Ce qui nous confirme encore dans notre appréciation, c’est que les négociants des ports français ne cessent de demander la liberté de la traite en Guinée. Le 12 mars 1702, le gouvernement leur accorde la permission d’aller seulement à Cayenne et aux Îles-du-Vent, où ils pourront débiter des nègres librement et sans payer de droits. « À l’égard de Saint-Domingue, tous les nègres qui y seront destinés devront être remis aux commis de la Compagnie de l’Assiente, qui s’est réservé la fourniture de cette île.

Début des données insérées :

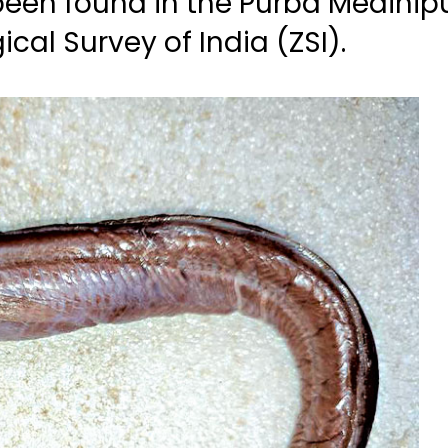
been found in the Purba Medinipu
ical Survey of India (ZSI).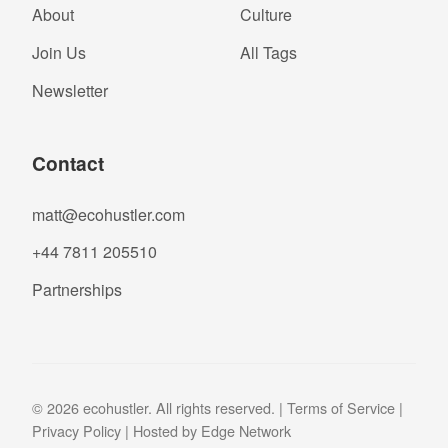
About
Culture
Join Us
All Tags
Newsletter
Contact
matt@ecohustler.com
+44 7811 205510
Partnerships
© 2026 ecohustler. All rights reserved. |
Terms of Service
|
Privacy Policy
| Hosted by
Edge Network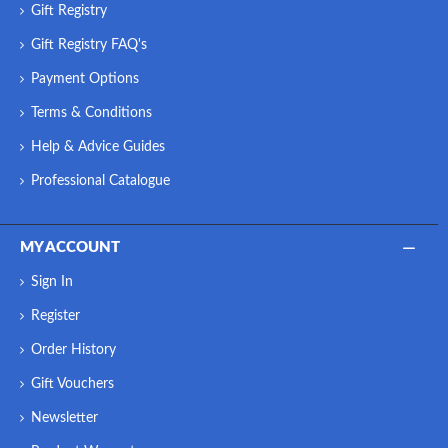
Gift Registry
Gift Registry FAQ's
Payment Options
Terms & Conditions
Help & Advice Guides
Professional Catalogue
MY ACCOUNT
Sign In
Register
Order History
Gift Vouchers
Newsletter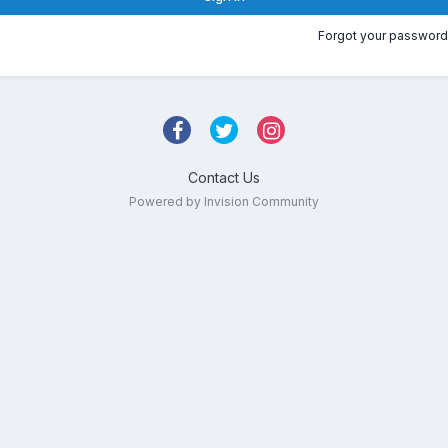
Forgot your password
Contact Us
Powered by Invision Community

Elle paiera les pièces d’Inde sur le pied de 400 livres et les défectueux, qu’on appelle maquerons, au prix dont on conviendra[3]. » Un particulier ayant offert des nègres à l’Assiente, le Ministre engage la Compagnie à accepter, à la condition qu’il réduise ses prix à 400 livres[4]. Le 5 décembre 1703, le roi décide qu’elle devra « accorder des permissions gratuites pour que,

  1. T. IV, p. 19.
  2. Op. cit., p. 7.
  3. Arch. Col., B, 24, p. 60. Lettre au sieur Massiot.
  4. Ib., 156. Lettre au sieur Deshaguais, 14 octobre 1702.